Chapter 236: John Brown “Emancipates” More Slaves In Missouri

December 20, 1858

Brown Executes A Rescue Operation

Unknown Enslaved People # Two Young Boys
Two Youngsters

With his Virginia raid on hold after Hugh Forbes’ public revelations, John Brown returns to Kansas in June 1858, roughly a month after the cold-blooded murder of eleven Free-Staters at the Marais des Cygnes River.

But his mind is now more on Virginia than Kansas, and besides that, he is also suffering from what he calls the “ague,” fits of shivering and chills commonly associated with malaria. Sickness fells him all the way into October 1858.

Still he finds enough stamina to organize a defensive unit he calls “Shubel Morgan’s Company,” which includes two recruits who will die with him at Harpers Ferry: Jerry Anderson and Albert Hazlett, both veterans of various battles in Kansas.

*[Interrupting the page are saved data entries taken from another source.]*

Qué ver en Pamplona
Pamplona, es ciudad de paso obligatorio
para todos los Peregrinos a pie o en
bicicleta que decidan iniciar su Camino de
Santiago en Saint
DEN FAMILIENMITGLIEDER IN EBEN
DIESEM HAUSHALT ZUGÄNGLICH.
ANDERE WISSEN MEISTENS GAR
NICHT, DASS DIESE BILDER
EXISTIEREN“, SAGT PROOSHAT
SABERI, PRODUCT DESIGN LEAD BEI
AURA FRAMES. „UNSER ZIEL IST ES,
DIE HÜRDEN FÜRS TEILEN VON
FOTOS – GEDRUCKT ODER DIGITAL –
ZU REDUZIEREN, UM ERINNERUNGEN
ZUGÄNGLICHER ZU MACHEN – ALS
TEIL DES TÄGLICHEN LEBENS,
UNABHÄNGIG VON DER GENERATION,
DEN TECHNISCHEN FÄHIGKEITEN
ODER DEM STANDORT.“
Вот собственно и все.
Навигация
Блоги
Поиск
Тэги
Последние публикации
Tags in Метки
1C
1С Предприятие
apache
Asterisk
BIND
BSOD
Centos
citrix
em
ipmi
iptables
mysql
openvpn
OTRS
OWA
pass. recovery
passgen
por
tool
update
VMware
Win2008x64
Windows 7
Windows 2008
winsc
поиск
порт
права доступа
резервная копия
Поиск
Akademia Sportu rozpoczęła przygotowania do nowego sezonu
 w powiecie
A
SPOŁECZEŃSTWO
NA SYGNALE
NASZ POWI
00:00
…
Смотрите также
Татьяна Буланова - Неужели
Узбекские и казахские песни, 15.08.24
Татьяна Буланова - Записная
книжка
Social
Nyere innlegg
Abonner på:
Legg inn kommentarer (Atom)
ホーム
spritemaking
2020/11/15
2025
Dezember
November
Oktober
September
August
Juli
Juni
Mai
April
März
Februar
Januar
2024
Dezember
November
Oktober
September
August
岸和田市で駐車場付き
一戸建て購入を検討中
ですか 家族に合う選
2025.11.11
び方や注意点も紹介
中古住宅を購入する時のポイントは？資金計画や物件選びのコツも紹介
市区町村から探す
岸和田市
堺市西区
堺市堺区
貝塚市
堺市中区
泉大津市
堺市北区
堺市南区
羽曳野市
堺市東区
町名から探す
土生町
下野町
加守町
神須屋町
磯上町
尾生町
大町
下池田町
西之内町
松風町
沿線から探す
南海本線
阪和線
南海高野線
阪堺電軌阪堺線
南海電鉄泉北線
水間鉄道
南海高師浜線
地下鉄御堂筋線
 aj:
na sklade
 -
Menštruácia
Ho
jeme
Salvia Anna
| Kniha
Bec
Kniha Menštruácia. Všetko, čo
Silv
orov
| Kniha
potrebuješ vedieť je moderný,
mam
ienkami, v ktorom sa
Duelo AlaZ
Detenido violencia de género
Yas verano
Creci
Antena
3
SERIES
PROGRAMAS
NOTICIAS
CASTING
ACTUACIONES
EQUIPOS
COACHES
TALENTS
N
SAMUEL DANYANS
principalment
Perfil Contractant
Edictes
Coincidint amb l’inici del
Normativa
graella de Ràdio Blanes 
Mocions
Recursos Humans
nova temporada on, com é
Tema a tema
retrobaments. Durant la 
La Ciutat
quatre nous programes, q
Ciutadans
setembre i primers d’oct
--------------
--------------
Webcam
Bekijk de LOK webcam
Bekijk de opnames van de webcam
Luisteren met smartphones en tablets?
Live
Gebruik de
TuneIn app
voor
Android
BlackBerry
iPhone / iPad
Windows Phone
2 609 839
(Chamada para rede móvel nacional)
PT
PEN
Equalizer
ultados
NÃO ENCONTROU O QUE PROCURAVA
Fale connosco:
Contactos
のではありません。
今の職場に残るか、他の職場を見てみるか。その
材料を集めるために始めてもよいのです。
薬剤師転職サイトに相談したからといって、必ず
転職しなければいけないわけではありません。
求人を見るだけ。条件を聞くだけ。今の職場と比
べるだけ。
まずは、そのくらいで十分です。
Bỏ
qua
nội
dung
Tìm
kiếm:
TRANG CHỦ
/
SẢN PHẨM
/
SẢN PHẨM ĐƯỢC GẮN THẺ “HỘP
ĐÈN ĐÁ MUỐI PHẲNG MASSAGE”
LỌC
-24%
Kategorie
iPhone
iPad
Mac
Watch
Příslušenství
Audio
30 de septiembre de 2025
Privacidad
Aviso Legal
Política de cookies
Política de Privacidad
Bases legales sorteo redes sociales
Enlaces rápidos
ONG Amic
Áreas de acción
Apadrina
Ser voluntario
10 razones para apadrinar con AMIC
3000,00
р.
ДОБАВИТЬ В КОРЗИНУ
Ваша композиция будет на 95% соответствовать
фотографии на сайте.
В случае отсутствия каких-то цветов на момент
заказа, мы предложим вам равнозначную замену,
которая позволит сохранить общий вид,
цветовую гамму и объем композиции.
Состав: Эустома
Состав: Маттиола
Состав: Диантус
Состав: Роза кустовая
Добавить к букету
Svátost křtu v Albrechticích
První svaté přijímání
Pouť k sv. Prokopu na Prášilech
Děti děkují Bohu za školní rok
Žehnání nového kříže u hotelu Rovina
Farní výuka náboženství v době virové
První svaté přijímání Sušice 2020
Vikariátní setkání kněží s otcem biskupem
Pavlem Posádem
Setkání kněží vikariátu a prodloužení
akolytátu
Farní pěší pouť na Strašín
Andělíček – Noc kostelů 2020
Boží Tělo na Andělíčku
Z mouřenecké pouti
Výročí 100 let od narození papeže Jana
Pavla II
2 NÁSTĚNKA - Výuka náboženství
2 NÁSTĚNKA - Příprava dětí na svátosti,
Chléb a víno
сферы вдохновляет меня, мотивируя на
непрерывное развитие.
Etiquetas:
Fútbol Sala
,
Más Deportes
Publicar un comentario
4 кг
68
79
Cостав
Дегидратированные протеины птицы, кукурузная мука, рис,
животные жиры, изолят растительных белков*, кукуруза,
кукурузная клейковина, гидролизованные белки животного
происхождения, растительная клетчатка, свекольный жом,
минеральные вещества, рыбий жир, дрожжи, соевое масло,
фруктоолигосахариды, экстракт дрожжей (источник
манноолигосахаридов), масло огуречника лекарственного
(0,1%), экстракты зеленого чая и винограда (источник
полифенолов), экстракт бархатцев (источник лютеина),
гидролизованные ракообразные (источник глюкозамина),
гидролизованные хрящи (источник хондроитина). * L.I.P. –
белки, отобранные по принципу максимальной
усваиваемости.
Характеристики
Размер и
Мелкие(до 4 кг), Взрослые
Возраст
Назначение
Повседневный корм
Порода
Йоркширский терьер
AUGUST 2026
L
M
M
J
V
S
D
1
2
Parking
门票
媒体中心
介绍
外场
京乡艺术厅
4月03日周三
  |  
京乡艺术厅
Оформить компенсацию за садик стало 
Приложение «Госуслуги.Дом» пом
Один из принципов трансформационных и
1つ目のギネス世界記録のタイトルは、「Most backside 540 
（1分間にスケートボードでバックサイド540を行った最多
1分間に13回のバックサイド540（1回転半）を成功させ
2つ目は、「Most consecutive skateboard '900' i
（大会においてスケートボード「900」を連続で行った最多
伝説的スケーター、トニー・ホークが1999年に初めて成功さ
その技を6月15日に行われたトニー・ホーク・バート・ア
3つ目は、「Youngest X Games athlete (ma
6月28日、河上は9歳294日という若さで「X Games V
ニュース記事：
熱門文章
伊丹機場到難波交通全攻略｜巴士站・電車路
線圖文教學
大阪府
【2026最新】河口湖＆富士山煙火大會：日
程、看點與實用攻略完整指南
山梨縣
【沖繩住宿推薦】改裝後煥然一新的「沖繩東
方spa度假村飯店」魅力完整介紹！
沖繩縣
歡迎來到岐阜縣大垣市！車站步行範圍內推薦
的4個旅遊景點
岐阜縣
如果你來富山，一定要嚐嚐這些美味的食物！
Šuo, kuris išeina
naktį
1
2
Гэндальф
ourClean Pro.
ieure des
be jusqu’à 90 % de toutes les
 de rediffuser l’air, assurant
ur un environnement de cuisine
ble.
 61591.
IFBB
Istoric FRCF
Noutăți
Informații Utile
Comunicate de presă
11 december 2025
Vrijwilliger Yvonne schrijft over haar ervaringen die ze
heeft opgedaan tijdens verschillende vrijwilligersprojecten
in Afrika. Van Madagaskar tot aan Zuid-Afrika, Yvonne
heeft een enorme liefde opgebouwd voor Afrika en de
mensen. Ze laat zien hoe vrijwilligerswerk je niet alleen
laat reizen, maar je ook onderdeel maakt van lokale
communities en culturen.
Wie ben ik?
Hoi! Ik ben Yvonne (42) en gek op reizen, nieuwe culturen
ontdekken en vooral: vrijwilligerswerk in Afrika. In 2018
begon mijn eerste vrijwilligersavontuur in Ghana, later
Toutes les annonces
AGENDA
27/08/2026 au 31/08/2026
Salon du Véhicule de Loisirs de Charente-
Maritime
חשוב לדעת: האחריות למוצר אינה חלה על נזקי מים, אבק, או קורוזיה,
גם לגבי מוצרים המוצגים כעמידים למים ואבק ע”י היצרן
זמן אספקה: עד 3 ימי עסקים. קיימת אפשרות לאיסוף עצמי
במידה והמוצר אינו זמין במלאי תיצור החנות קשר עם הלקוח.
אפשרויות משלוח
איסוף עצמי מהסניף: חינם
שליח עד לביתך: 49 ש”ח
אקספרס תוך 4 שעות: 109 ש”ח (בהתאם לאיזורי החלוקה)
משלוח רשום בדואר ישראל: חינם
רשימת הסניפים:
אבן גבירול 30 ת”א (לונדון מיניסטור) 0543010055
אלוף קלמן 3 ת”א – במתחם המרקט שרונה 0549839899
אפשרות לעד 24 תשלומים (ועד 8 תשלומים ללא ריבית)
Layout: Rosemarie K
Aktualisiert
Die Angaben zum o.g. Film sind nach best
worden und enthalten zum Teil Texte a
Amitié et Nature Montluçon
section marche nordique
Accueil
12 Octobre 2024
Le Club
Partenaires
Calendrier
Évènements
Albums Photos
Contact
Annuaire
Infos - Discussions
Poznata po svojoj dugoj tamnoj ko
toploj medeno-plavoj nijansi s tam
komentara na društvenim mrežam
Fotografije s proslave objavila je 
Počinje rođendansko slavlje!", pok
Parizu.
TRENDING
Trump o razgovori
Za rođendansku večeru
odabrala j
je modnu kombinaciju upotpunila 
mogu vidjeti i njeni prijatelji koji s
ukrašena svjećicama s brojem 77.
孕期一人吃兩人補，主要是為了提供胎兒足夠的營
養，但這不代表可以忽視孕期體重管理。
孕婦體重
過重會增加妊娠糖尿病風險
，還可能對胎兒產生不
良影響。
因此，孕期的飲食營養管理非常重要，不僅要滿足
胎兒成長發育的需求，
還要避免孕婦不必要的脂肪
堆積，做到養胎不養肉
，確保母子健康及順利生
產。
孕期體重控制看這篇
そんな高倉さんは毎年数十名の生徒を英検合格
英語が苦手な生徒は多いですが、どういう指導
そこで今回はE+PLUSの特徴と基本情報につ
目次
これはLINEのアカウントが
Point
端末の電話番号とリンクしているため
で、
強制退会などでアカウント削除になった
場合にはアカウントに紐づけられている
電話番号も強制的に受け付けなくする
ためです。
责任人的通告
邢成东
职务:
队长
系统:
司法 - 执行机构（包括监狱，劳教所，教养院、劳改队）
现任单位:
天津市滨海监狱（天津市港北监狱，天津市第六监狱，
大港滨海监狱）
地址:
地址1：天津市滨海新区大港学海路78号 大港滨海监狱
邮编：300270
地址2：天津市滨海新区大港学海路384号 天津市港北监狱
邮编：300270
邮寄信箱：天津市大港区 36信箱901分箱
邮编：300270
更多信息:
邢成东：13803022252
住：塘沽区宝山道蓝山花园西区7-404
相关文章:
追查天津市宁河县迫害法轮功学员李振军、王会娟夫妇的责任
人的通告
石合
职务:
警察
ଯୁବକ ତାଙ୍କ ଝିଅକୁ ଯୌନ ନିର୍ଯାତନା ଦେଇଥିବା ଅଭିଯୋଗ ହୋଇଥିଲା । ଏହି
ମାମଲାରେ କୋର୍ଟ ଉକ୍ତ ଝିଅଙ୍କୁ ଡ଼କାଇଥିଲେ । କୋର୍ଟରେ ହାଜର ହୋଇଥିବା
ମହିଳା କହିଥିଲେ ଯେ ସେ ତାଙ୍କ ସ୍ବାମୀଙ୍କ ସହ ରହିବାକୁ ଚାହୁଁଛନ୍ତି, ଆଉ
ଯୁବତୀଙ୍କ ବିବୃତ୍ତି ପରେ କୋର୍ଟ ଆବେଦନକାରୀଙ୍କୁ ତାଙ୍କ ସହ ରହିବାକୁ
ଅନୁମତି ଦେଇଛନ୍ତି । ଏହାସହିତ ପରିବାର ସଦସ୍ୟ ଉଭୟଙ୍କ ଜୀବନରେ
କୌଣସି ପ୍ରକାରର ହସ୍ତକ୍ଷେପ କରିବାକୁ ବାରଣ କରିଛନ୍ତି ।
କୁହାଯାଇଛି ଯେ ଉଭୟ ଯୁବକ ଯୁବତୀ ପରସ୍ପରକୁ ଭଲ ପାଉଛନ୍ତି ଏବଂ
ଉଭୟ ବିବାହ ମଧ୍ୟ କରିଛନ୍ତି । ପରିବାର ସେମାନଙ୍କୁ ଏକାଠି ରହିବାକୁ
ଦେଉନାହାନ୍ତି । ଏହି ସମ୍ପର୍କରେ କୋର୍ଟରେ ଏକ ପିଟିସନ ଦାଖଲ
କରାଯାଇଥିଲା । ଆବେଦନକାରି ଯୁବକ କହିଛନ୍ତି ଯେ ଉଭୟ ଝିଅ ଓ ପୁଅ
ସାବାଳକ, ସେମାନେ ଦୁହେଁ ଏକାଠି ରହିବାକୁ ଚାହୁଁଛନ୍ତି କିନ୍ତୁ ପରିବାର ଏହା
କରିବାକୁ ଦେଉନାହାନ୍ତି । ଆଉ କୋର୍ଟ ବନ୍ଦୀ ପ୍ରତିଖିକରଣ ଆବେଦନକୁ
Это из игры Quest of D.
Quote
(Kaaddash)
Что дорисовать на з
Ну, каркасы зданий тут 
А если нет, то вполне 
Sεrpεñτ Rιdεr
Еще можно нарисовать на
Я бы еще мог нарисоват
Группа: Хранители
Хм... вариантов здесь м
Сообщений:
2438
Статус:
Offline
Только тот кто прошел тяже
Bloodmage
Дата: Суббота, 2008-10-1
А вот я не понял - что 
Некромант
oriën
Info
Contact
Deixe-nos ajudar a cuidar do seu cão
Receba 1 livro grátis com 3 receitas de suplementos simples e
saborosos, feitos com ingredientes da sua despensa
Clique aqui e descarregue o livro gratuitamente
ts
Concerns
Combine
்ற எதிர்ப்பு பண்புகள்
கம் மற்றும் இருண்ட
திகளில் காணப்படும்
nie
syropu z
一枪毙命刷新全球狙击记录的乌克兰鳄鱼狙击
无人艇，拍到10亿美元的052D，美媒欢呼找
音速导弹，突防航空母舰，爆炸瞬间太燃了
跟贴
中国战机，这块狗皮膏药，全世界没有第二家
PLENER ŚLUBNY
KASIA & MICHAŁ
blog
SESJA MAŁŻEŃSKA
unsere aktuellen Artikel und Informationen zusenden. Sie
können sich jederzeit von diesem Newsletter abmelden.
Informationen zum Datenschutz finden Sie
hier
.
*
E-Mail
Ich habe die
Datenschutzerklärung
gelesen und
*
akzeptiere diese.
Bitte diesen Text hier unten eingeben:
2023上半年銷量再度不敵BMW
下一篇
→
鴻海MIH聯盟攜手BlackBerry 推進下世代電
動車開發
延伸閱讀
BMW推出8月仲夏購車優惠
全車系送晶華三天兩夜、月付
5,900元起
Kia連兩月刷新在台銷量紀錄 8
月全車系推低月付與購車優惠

Then on December 20, 1858, he is back on the offense.

He leads a party of twenty men across the Missouri border and into Vernon County, on a mission to liberate slaves.

His prize is a total of eleven men, women and children, captured in raids on two farms — and he is so moved that he decides to personally lead them all the way to safety and freedom.

January-March 1859

The Escape Ends With Freedom In Canada

Immediately after the incursion, the Governor of Missouri places a $3,000 bounty on Brown’s head, and President Buchanan adds another $250 on his own.

But he is characteristically undeterred, and organizes an expedition to take the slaves North.

On February 20 the band has reached Grinnell, Iowa. They pass through Springdale on February 25 and West Liberty on March 9.

From there they head northeast through Illinois and Michigan, finally reaching Detroit, where Brown puts them on a ferry to Windsor, Ontario and a new life in Canada.

The journey has lasted eighty-two days and has covered over 11,000 miles.

It stands as one more chapter, in this case a less violent one, in Osawatomie Brown’s crusade to end slavery.